## Your goal:
Across the entries below, tally every line that holds the word "sono". Give only the tally.
== Segment start ==
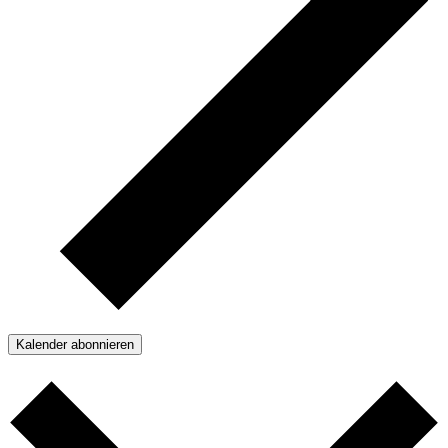
Kalender abonnieren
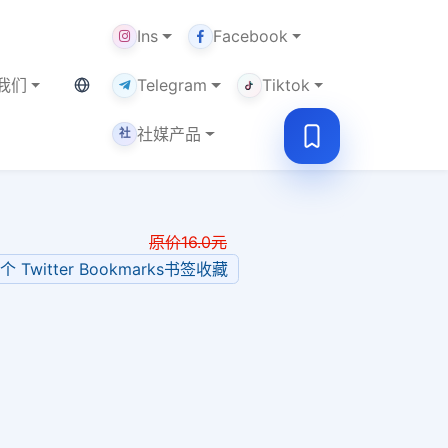
Ins
Facebook
当前语言：中文
我们
Telegram
Tiktok
社媒产品
社
原价
16.0
元
0个 Twitter Bookmarks书签收藏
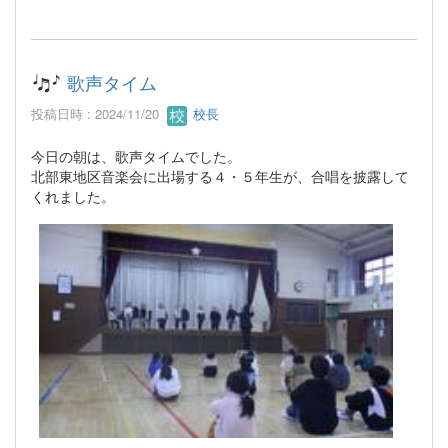
歌声タイム
投稿日時 : 2024/11/20
校長
今日の朝は、歌声タイムでした。
北部東地区音楽会に出場する４・５年生が、合唱を披露して
くれました。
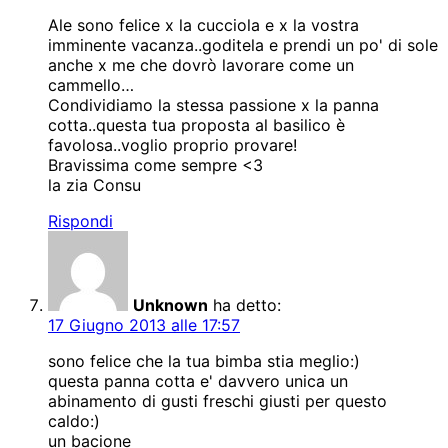
Ale sono felice x la cucciola e x la vostra
imminente vacanza..goditela e prendi un po' di sole
anche x me che dovrò lavorare come un
cammello…
Condividiamo la stessa passione x la panna
cotta..questa tua proposta al basilico è
favolosa..voglio proprio provare!
Bravissima come sempre <3
la zia Consu
Rispondi
Unknown
ha detto:
17 Giugno 2013 alle 17:57
sono felice che la tua bimba stia meglio:)
questa panna cotta e' davvero unica un
abinamento di gusti freschi giusti per questo
caldo:)
un bacione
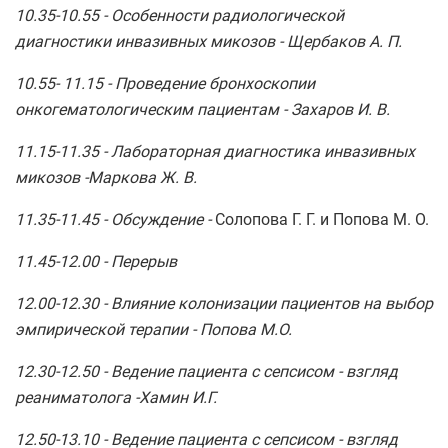
10.35-10.55 -
Особенности радиологической
диагностики инвазивных микозов -
Щербаков А. П.
10.55- 11.15 -
Проведение бронхоскопии
онкогематологическим пациентам -
Захаров И. В.
11.15-11.35 -
Лабораторная диагностика инвазивных
микозов -
Маркова Ж. В.
11.35-11.45 -
Обсуждение -
Солопова Г. Г. и Попова М. О.
11.45-12.00
- Перерыв
12.00-12.30 -
Влияние колонизации пациентов на выбор
эмпирической терапии -
Попова М.О.
12.30-12.50
-
Ведение пациента с сепсисом - взгляд
реаниматолога -
Хамин И.Г.
12.50-13.10 -
Ведение пациента с сепсисом - взгляд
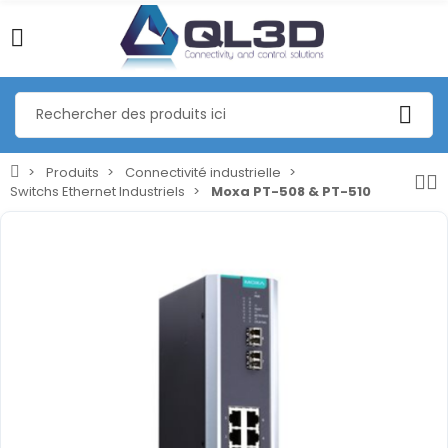
Produits
Connectivité industrielle
Switchs Ethernet Industriels
Moxa PT-508 & PT-510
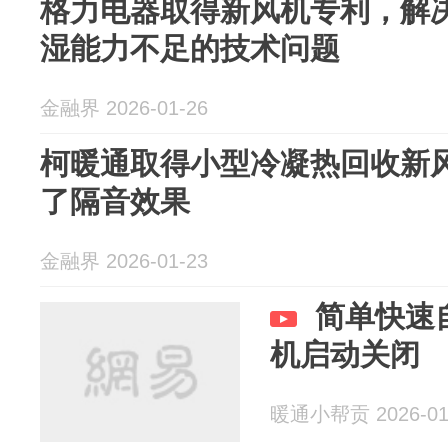
格力电器取得新风机专利，解
湿能力不足的技术问题
金融界 2026-01-26
柯暖通取得小型冷凝热回收新
了隔音效果
金融界 2026-01-23
简单快速
机启动关闭
暖通小帮贡 2026-01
== Segment end ==
## Answer box:
2